Functional characterization and protein engineering of a O-methyltransferase involved in benzylisoquinoline alkaloid biosynthesis of Stephania tetrandra

Benzylisoquinoline alkaloids (BIAs) are the primary active components of Stephania tetrandra. However, the molecular mechanisms underlying BIA biosynthesis in S. tetrandra remain poorly understood. Here, we reported the isolation and characterization of a novel O-methyltransferase, designated as St7OMT1, from S. tetrandra. St7OMT1 exhibited strict substrate specificity and regioselectivity, catalyzing the conversion of (S)-coclaurine to norarmepavine at the C7 position. Optimal enzymatic activity of St7OMT1 was detected at 30 degrees C and pH 6.0 in sodium citrate buffer, with kinetic parameters of Km = 163.16 mu M and kcat = 0.05*10-3 s-1. Site-directed mutagenesis identified three critical residues Ala118, Gln121 and Arg151 that significantly influenced catalytic activity and substrate selectivity.

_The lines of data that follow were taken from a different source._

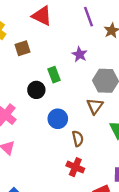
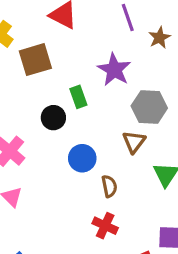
brown square: (22, 48) -> (35, 60), size x1.5
purple star: (80, 54) -> (114, 70), size x1.5

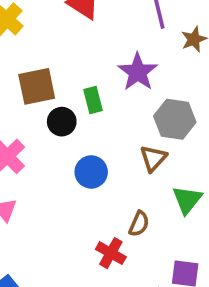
brown square: (35, 60) -> (37, 86), moved
brown semicircle: (109, 186) -> (139, 224), moved, turned 30

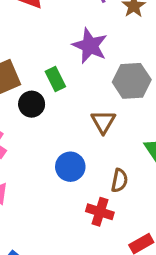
brown triangle: (153, 158) -> (103, 122), moved
blue circle: (91, 172) -> (70, 167), moved

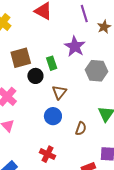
brown triangle: (103, 122) -> (59, 92), moved
red cross: (100, 212) -> (48, 154), moved

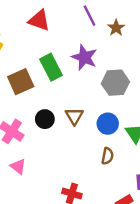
green rectangle: (52, 63) -> (51, 67), moved, size x1.5
black circle: (35, 76) -> (45, 119), moved
blue circle: (53, 116) -> (108, 124), moved

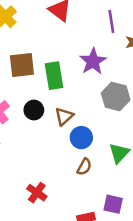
green rectangle: (51, 67) -> (54, 76), moved
blue circle: (108, 124) -> (81, 138), moved

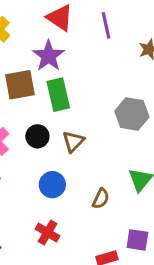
purple line: (111, 21) -> (106, 25), moved
purple star: (93, 61) -> (49, 56), moved
blue circle: (81, 138) -> (52, 185), moved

A triple mutant (A118V-Q121L-R151L) was engineered, exhibiting a 5.97-fold increase in catalytic activity compared to the wild-type enzyme. Molecular dynamics simulations revealed that the enhanced catalytic activity resulted from an expanded substrate access tunnel and binding pocket, as well as improved non-covalent interactions between the enzyme and substrate. This study provides a promising St7OMT1 variant for the BIA biosynthesis with reduced by-product formation and offers valuable insights into protein engineering strategies to enhance O-methyltransferase activity in plants.